■ ASSIGNMENT
Print all records exactly, pictures left out.

Items listed in a dataset:
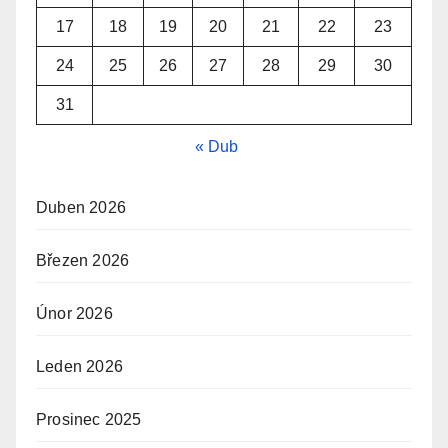
17
18
19
20
21
22
23
24
25
26
27
28
29
30
31
« Dub
Duben 2026
Březen 2026
Únor 2026
Leden 2026
Prosinec 2025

■ PROBLEM SOLUTION
17
18
19
20
21
22
23
24
25
26
27
28
29
30
31
« Dub
Duben 2026
Březen 2026
Únor 2026
Leden 2026
Prosinec 2025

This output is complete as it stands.